May 14, 2012

Les animaux dénaturés

Les éditions Métailié ont publié la traduction française d'un classique de la littérature latino-américaine, paru à l'origine en 1961 : El Sexto. El Sexto, c'est le nom d'une ancienne prison péruvienne située en plein centre de Lima et qui servit notamment sous le régime dictatorial d’Oscar Benavides (1933-1939). L'auteur lui-même, José María Arguedas, y fut détenu pendant huit mois après avoir été arrêté lors de manifestations étudiantes en 1938. Ce roman s'inspire de la propre expérience de l'auteur et, comme l'annonce la traductrice Ève-Marie Fell dans la préface, "El Sexto est plus proche de la littérature concentrationnaire que du récit carcéral traditionnel". Nous voilà prévenus.

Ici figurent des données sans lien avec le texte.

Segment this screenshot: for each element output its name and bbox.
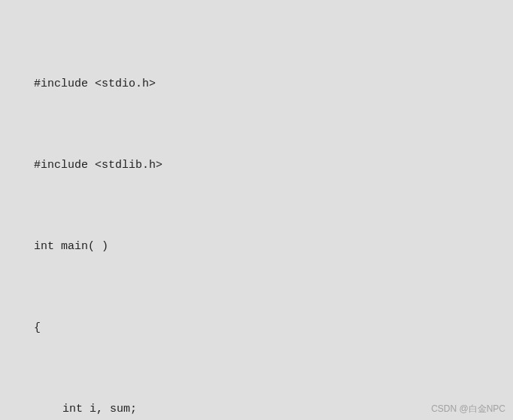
code-line: #include <stdlib.h> — [34, 152, 479, 179]
watermark: CSDN @白金NPC — [431, 403, 505, 415]
code-block: #include <stdio.h> #include <stdlib.h> i… — [34, 17, 479, 420]
code-line: int i, sum; — [34, 396, 479, 420]
code-line: { — [34, 315, 479, 342]
code-line: int main( ) — [34, 233, 479, 260]
code-line: #include <stdio.h> — [34, 71, 479, 98]
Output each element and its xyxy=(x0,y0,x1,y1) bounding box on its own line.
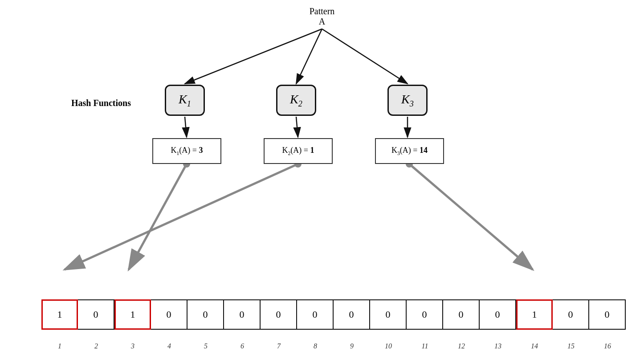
k2-box: K2 xyxy=(276,85,316,116)
index-10: 10 xyxy=(370,342,407,350)
bit-array: 1 0 1 0 0 0 0 0 0 0 0 0 0 1 0 0 xyxy=(41,299,626,330)
pattern-value: A xyxy=(310,16,335,27)
svg-line-0 xyxy=(185,29,322,84)
k1-label: K1 xyxy=(179,92,191,109)
bit-cell-6: 0 xyxy=(224,299,261,330)
index-row: 1 2 3 4 5 6 7 8 9 10 11 12 13 14 15 16 xyxy=(41,342,626,350)
bit-cell-8: 0 xyxy=(297,299,334,330)
bit-cell-3: 1 xyxy=(114,299,151,330)
result-k2-text: K2(A) = 1 xyxy=(282,146,314,156)
result-box-k2: K2(A) = 1 xyxy=(264,138,333,164)
svg-line-8 xyxy=(409,164,533,270)
k3-label: K3 xyxy=(401,92,414,109)
bit-cell-10: 0 xyxy=(370,299,407,330)
index-5: 5 xyxy=(187,342,224,350)
k1-box: K1 xyxy=(165,85,205,116)
index-14: 14 xyxy=(516,342,553,350)
index-8: 8 xyxy=(297,342,334,350)
bit-cell-1: 1 xyxy=(41,299,78,330)
bit-cell-16: 0 xyxy=(589,299,626,330)
result-box-k3: K3(A) = 14 xyxy=(375,138,444,164)
index-4: 4 xyxy=(151,342,187,350)
hash-functions-label: Hash Functions xyxy=(71,98,131,108)
hash-functions-text: Hash Functions xyxy=(71,98,131,108)
index-15: 15 xyxy=(553,342,589,350)
index-16: 16 xyxy=(589,342,626,350)
index-7: 7 xyxy=(261,342,297,350)
svg-line-4 xyxy=(296,117,298,137)
index-2: 2 xyxy=(78,342,114,350)
index-13: 13 xyxy=(480,342,516,350)
svg-line-3 xyxy=(185,117,187,137)
result-k3-text: K3(A) = 14 xyxy=(391,146,428,156)
index-11: 11 xyxy=(407,342,443,350)
pattern-text: Pattern xyxy=(310,6,335,16)
index-1: 1 xyxy=(41,342,78,350)
svg-line-1 xyxy=(296,29,322,84)
bit-cell-5: 0 xyxy=(187,299,224,330)
bit-cell-15: 0 xyxy=(553,299,589,330)
pattern-label: Pattern A xyxy=(310,6,335,27)
index-9: 9 xyxy=(334,342,370,350)
bit-cell-9: 0 xyxy=(334,299,370,330)
k3-box: K3 xyxy=(387,85,428,116)
index-12: 12 xyxy=(443,342,480,350)
svg-line-2 xyxy=(322,29,408,84)
bit-cell-4: 0 xyxy=(151,299,187,330)
bit-cell-2: 0 xyxy=(78,299,114,330)
svg-line-6 xyxy=(65,164,298,270)
bit-cell-7: 0 xyxy=(261,299,297,330)
bit-cell-11: 0 xyxy=(407,299,443,330)
index-3: 3 xyxy=(114,342,151,350)
index-6: 6 xyxy=(224,342,261,350)
result-box-k1: K1(A) = 3 xyxy=(152,138,221,164)
svg-line-7 xyxy=(129,164,187,270)
bloom-filter-diagram: Pattern A Hash Functions K1 K2 K3 K1(A) … xyxy=(0,0,644,360)
k2-label: K2 xyxy=(290,92,302,109)
bit-cell-13: 0 xyxy=(480,299,516,330)
bit-cell-14: 1 xyxy=(516,299,553,330)
bit-cell-12: 0 xyxy=(443,299,480,330)
result-k1-text: K1(A) = 3 xyxy=(171,146,203,156)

Après une détention provisoire au Dépôt (La Intendencia), le personnage principal, le jeune Gabriel, est transféré à El Sexto. Chanceux, il est placé dans la cellule du détenu le plus honnête, le communiste Cámac. Ce dernier lui apprend que la prison se divise en trois niveaux : les assassins et les clochards au rez-de-chaussée, ceux accusés de petits délits au premier étage et, traités avec plus d'égards, au second, les prisonniers politiques. Rapidement, Gabriel découvre l’imperméabilité de chaque étage pour quiconque n’en est pas locataire. Idéaliste, sans appartenance politique, Gabriel se frotte aussi aux partis politiques présents à son étage et à la haine qu'ils se vouent. Ces deux partis, les communistes et les membres de l'Apra (l'Alliance populaire révolutionnaire américaine, fondée en 1924), qui se battent pour les ouvriers – leurs meneurs sont torturés et jetés en prison pour les mêmes raisons –, ne s'unissent pourtant qu'à des moments éphémères comme la mort d'un des leurs. Les membres de l'Apra, nombreux, se considèrent comme des patriotes, contrairement aux communistes pro-russes. (L'Apra prendra les rênes du Pérou en 1985.)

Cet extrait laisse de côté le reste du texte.